G 310R to nastolatek wśród motocykli BMW. Jest młody, jeszcze nieopierzony, zupełnie niewinny i miły w prowadzeniu. Odpowiednik „gimbazy” motocyklowej.
Na skróty:
Testujemy – BMW G 310R
Miejsce testu warszawskie Powiśle
Gimnazjum. Tam czuliśmy się najlepiej. Dlaczego? Bo BMW zasługuje na tę metaforę. Jest jeszcze maluchem wskrzeszonym po wielu długich latach do życia, którego będzie się teraz uczyć…

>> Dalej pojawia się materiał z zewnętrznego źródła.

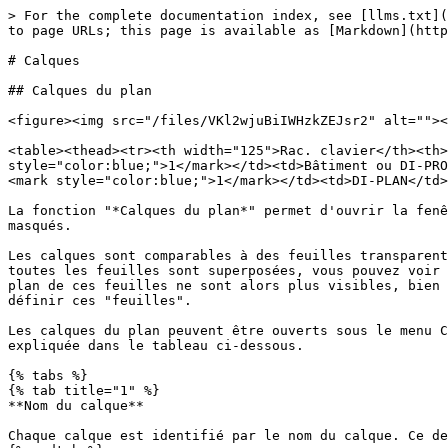
> For the complete documentation index, see [llms.txt](https://docs.dietrichs.com/llms.txt). Markdown versions of documentation pages are available by appending `.md` to page URLs; this page is available as [Markdown](https://docs.dietrichs.com/dietrichs-intelligent-documentation/francais/geometrie-daide-2d/layer-gruppen/layer.md).

# Calques

## Calques du plan

<figure><img src="/files/VKl2wjuBiIWHzkZEJsr2" alt=""><figcaption><p>Calques du plan</p></figcaption></figure>

<table><thead><tr><th width="125">Rac. clavier</th><th>Environnement</th><th>Menus déroulants</th><th data-hidden></th></tr></thead><tbody><tr><td>04.<mark style="color:blue;">1</mark></td><td>Bâtiment ou DI-PROFIL</td><td>Calques/Groupes • <mark style="color:blue;">Calques du plan</mark></td><td></td></tr><tr><td>4.<mark style="color:blue;">1</mark></td><td>DI-PLAN</td><td>Calques/Groupes • <mark style="color:blue;">Calques du plan</mark></td><td></td></tr></tbody></table>

La fonction "*Calques du plan*" permet d'ouvrir la fenêtre de gestion des calques, depuis laquelle les calques peuvent être créés, modifiés, supprimés, affiché ou masqués.

Les calques sont comparables à des feuilles transparentes. Chaque feuille peut contenir des éléments du plan (lignes, des chaînes de cotations, des textes, etc.…). Si toutes les feuilles sont superposées, vous pouvez voir tous les éléments du plan. Mais vous pouvez retirer des feuilles individuelles à tout moment. Les éléments de plan de ces feuilles ne sont alors plus visibles, bien qu'ils soient toujours contenus dans le plan. Dans le domaine de la CAO, le terme "calque" s'est imposé pour définir ces "feuilles".

Les calques du plan peuvent être ouverts sous le menu Calques et groupe – Calques du plan. La fenêtre suivante s’ouvre alors ; la dénomination de chaque partie est expliquée dans le tableau ci-dessous.

{% tabs %}
{% tab title="1" %}
**Nom du calque**

Chaque calque est identifié par le nom du calque. Ce dernier peut être défini librement.
{% endtab %}

{% tab title="2" %}
**Type de trait**

La représentation des lignes peut être modifiée. Plusieurs choix sont possibles (continu, discontinu, axe, etc…).
{% endtab %}

{% tab title="3" %}
**Épaisseur trait**

L’épaisseur des lignes peut être défini librement. Par défaut, les lignes sont représentées en trait fin dans la zone graphique. Il est possible d’afficher les lignes avec leur épaisseur en modifiant les paramètres standards. En revanche, lors de l’impression d’un plan, l’épaisseur définie est prise en compte.
{% endtab %}

{% tab title="4" %}
**Couleur**

Détermine la couleur dans laquelle l'élément de dessin doit être affiché à l'écran et sur le papier. Avec le bouton situé sur le bord droit du champ, vous pouvez accéder à la boîte de dialogue avec laquelle vous pouvez définir vos propres jeux de couleurs.
{% endtab %}

{% tab title="5" %}
**Échelle**

Ce champ comporte l’échelle du calque. Dans les fichiers Dietrich’s (à l’exception de DI-PLAN), l’utilisateur travaille à l’échelle 1. Un texte de 7mm situé à côté d’un mur de 12m n’est pas visible à l’écran. Pour pallier ce problème, on indique l’échelle approximative de la représentation du modèle à l’écran. Par exemple, le mur est affiché à l’échelle 1:50<sup>ème</sup> dans la zone graphique.

Dans le module DI-PLAN, cette colo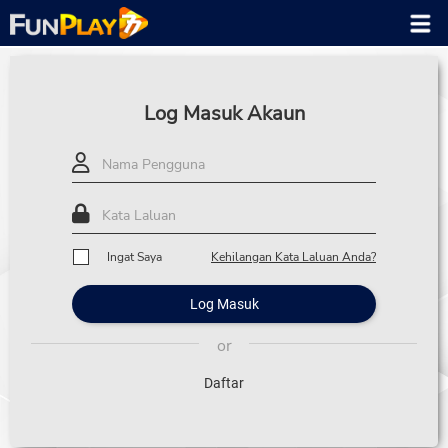
Log Masuk Akaun
Ingat Saya
Kehilangan Kata Laluan Anda?
Log Masuk
Daftar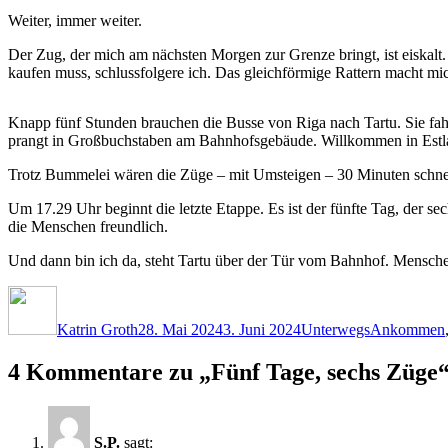
Weiter, immer weiter.
Der Zug, der mich am nächsten Morgen zur Grenze bringt, ist eiskalt
kaufen muss, schlussfolgere ich. Das gleichförmige Rattern macht mic
Knapp fünf Stunden brauchen die Busse von Riga nach Tartu. Sie fahre
prangt in Großbuchstaben am Bahnhofsgebäude. Willkommen in Estl
Trotz Bummelei wären die Züge – mit Umsteigen – 30 Minuten schnelle
Um 17.29 Uhr beginnt die letzte Etappe. Es ist der fünfte Tag, der sech
die Menschen freundlich.
Und dann bin ich da, steht Tartu über der Tür vom Bahnhof. Mensche
Autor
Veröffentlicht
Kategorien
Schlagwörte
am
Katrin Groth
28. Mai 2024
3. Juni 2024
Unterwegs
Ankommen
4 Kommentare zu „Fünf Tage, sechs Züge
S.P.
sagt: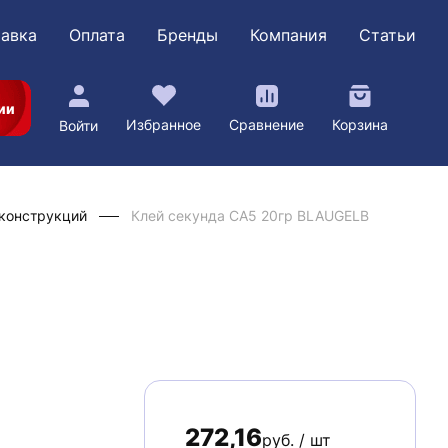
авка
Оплата
Бренды
Компания
Статьи
ии
Избранное
Сравнение
Корзина
Войти
 конструкций
Клей секунда CA5 20гр BLAUGELB
272,16
руб. / шт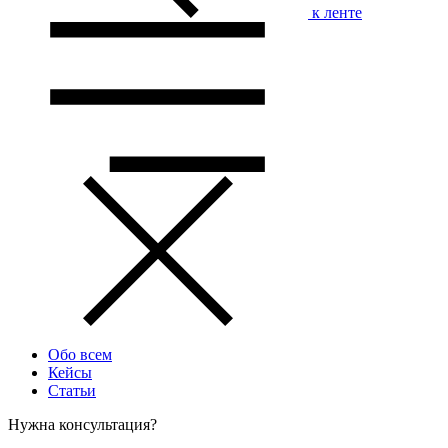
к ленте
Обо всем
Кейсы
Статьи
Нужна консультация?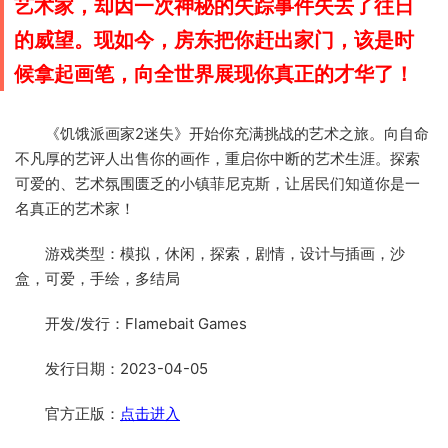
艺术家，却因一次神秘的失踪事件失去了往日
的威望。现如今，房东把你赶出家门，该是时
候拿起画笔，向全世界展现你真正的才华了！
《饥饿派画家2迷失》开始你充满挑战的艺术之旅。向自命
不凡厚的艺评人出售你的画作，重启你中断的艺术生涯。探索
可爱的、艺术氛围匮乏的小镇菲尼克斯，让居民们知道你是一
名真正的艺术家！
游戏类型：模拟，休闲，探索，剧情，设计与插画，沙
盒，可爱，手绘，多结局
开发/发行：Flamebait Games
发行日期：2023-04-05
官方正版：
点击进入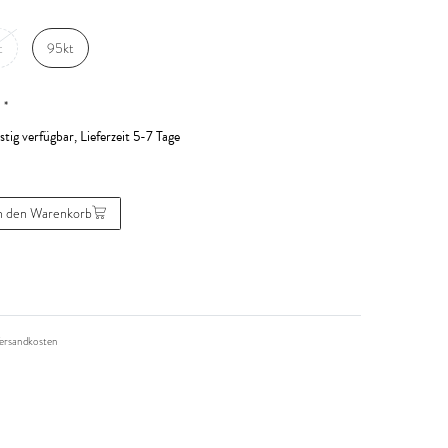
t
95kt
*
R
stig verfügbar, Lieferzeit 5-7 Tage
n den Warenkorb
ersandkosten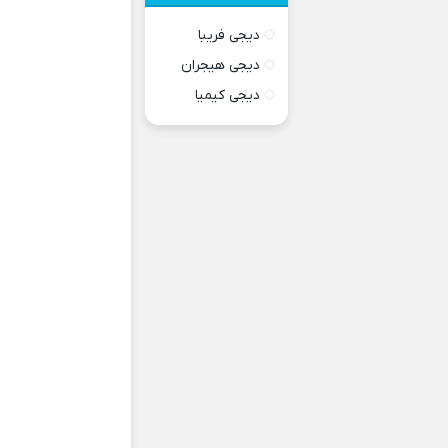
دیجی فریبا
دیجی هیجران
دیجی کیمیا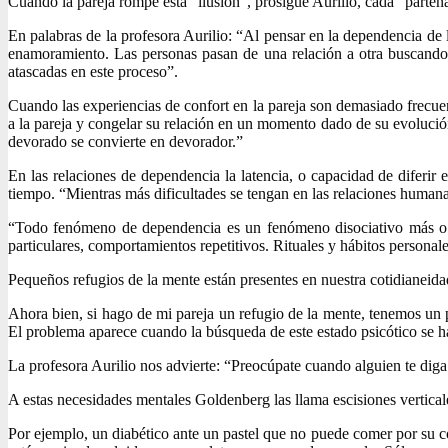
Cuando la pareja rompe esta “ilusión”, prosigue Aurilio, cada “parte
En palabras de la profesora Aurilio: “Al pensar en la dependencia de
enamoramiento. Las personas pasan de una relación a otra buscando
atascadas en este proceso”.
Cuando las experiencias de confort en la pareja son demasiado frecu
a la pareja y congelar su relación en un momento dado de su evolución
devorado se convierte en devorador.”
En las relaciones de dependencia la latencia, o capacidad de diferi
tiempo. “Mientras más dificultades se tengan en las relaciones humana
“Todo fenómeno de dependencia es un fenómeno disociativo más o m
particulares, comportamientos repetitivos. Rituales y hábitos persona
Pequeños refugios de la mente están presentes en nuestra cotidianeidad
Ahora bien, si hago de mi pareja un refugio de la mente, tenemos un p
El problema aparece cuando la búsqueda de este estado psicótico se hac
La profesora Aurilio nos advierte: “Preocúpate cuando alguien te diga
A estas necesidades mentales Goldenberg las llama escisiones verticale
Por ejemplo, un diabético ante un pastel que no puede comer por su c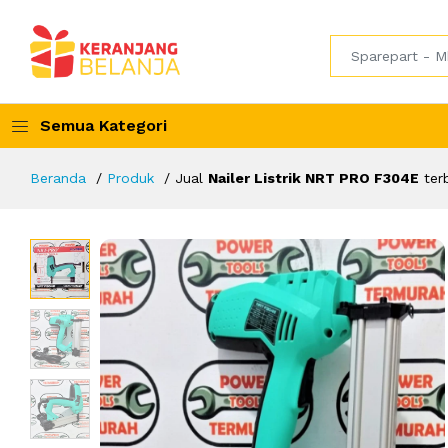
Semua Kategori
Beranda
Produk
Jual
Nailer Listrik NRT PRO F304E
ter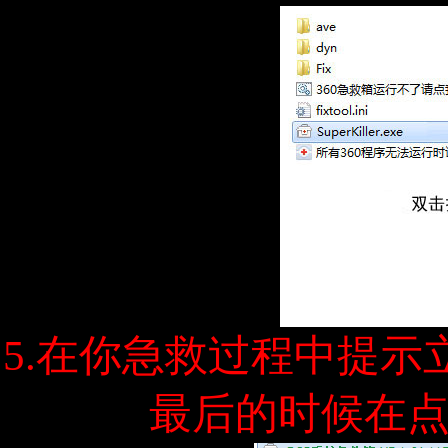
5.在你急救过程中提
最后的时候在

Swoim „nastolatkiem” BMW pochwaliło się w 2015 roku. O G 310R można sporo napisać, choć jest to jeden z wielu dostępnych na rynku jednośladów o mniejszych pojemnościach. W dzień, na który zaplanowałam sprawdzenie „gimbusa”, wybrałam się po prostu trochę porzucać do kosza, drogą prowadzącą przez miasto: wąskie uliczki o trudnych podjazdach, mocno zatłoczone oraz zakorkowane. Celowo, by mieć rozeznanie, jak on sobie poradzi z tymi miejskimi trudnościami, z jakimi być może i Wam przyjdzie się zmierzyć. Po drodze pojawiły się nawet dwa zjazdy ze schodków, które nie były aż tak strome, więc aby nie jeździć naokoło, postanowiłam wykorzystać zwinność tego malutkiego, a zarazem poręcznego motocykla.

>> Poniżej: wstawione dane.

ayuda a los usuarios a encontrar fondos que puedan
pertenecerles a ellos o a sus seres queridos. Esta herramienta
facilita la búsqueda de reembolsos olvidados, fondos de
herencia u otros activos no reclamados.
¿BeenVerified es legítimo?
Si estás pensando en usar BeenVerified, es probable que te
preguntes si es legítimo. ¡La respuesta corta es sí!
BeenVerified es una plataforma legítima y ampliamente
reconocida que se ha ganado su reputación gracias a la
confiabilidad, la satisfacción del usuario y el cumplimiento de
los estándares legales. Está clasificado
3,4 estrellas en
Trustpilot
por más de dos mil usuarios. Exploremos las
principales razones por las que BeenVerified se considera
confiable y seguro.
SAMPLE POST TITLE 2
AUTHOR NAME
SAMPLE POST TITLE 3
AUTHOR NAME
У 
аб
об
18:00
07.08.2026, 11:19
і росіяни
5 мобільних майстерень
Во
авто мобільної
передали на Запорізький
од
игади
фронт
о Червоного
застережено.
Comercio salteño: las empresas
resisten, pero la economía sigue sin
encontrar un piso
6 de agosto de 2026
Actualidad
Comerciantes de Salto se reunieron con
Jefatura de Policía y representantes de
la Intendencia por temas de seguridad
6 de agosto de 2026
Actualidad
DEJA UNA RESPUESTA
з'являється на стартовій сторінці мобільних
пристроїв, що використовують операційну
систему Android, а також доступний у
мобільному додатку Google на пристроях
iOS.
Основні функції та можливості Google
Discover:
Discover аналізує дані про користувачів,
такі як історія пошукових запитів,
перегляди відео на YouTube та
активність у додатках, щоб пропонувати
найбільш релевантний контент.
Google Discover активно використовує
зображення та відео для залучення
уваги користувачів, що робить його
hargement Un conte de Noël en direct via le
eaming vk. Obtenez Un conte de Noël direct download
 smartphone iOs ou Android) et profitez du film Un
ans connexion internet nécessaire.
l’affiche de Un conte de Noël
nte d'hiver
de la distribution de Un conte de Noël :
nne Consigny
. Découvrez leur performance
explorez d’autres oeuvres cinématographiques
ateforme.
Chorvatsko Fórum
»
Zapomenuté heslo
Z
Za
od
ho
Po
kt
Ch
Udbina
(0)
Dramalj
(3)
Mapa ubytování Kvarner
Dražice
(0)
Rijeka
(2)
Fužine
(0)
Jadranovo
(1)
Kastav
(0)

BMW musiało pójść śladem swoich konkurentów i stworzyć motocykl dla osób początkujących, które dopiero co zdały prawko i które chcą nabyć motocyklowych umiejętności za pomocą tego jegomościa. Jego pojawienie się było nie lada zaskoczeniem, ponieważ Bawarczycy zrezygnowali z produkcji małych jednośladów w latach 60. A teraz to się zmienia.

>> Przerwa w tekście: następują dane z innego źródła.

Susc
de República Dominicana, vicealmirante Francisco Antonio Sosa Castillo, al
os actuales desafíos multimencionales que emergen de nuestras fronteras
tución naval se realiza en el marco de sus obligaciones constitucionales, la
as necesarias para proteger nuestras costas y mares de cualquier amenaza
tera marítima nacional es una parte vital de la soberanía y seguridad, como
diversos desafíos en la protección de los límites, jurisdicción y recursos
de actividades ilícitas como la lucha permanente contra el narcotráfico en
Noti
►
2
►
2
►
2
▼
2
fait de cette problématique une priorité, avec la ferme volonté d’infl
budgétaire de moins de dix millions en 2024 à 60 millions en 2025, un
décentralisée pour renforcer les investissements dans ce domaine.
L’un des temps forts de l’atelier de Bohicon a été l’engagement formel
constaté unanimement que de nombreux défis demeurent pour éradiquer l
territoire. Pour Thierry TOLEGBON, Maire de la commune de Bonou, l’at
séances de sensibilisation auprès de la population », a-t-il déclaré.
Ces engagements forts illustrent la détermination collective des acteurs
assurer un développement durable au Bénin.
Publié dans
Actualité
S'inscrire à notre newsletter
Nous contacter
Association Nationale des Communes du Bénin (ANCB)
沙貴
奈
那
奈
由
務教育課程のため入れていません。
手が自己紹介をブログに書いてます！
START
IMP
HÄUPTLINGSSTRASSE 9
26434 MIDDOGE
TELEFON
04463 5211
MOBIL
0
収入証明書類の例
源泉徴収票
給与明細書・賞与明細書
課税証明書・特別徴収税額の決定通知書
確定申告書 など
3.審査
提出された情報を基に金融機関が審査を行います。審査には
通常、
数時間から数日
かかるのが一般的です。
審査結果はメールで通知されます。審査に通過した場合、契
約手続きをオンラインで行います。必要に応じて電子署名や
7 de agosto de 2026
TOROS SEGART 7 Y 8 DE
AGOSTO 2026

Nie obyło się bez komplikacji. Jak wiemy, producent miał problemy z wprowadzeniem G 310R na rynek z uwagi na długie kontrole jakości, jakie ten model przechodził. Być może problemy te nie pomogły w osiągnięciu (przynajmniej jak dotąd) zachwycającej sprzedaży. Konkurenci, którzy w podobnym czasie wprowadzali na rynek na przykład takie modele jak MT-03 (za około 23 tys. zł) czy też Ninja 300 ABS (za ok 23 900 zł) nie zaspali, ale te porównania pozwolę sobie teraz pominąć, ponieważ będziemy pisać i ostro zestawiać ze sobą trzysetki jeżdżące na polskich drogach. Jedno już wiem – będzie ciekawie!
Testujemy – BMW G 310R
Bynajmniej. Piłka, ja i BMW dotarliśmy na teren gimnazjum gdzieś na warszawskim Powiślu. Ja dla relaksu porzucałam sobie do kosza, a koleżanki i koledzy rzucali nieśmiało okiem na agresywne i mylące malowanie motocykla, który swoim wyglądem wcale nie przypomina trzysetki, tylko coś większego. Dobra robota! Biały kolor BMW z niebieskimi wstawkami, w połączeniu ze złotymi lagami zatrzymują oko z odległości, przy której na boisku zdobywasz 3 punkty.
Producent zaproponował gamę trzech kolorów. Tylko trzy? Śmiało można rzec – TAK! Bo biały jest tym najfajniejszym, pasującym moim zdaniem do tętniącego życiem miasta (tylko dopłacisz za niego dwie stówki), niebieski będzie pasował do dynamicznych, młodych stażem a niekoniecznie wiekiem motocyklistów. Z kolei czarny pasuje każdemu. Jakikolwiek kolor wybrać, złote lagi oraz złote zaciski przy tarczy hamulcowej bardzo mnie rozczulają! Zgrabny, przy tym imitujący większą pojemność silnika aniżeli faktyczne 313 ccm, jednoślad sprawia wrażenie bardzo prestiżowego, miejskiego motocykla.
Kolejna wrzutka będzie za dwa punkty – to geny motocykla. Wiemy, że są one najważniejsze, a ten ma nie byle jakie! S 1000R ma wiele wspólnego z moim testowym „gimbusem”: absolutnie dynamiczna sylwetka, sportowe elementy wykończenia, proporcje roadstera, świadczące o tym, iż jest to szybki a zarazem zwinny motocykl. Zastosowano materiały, które są warte swojej ceny. Motocykl kosztuje około 20 tys. zł.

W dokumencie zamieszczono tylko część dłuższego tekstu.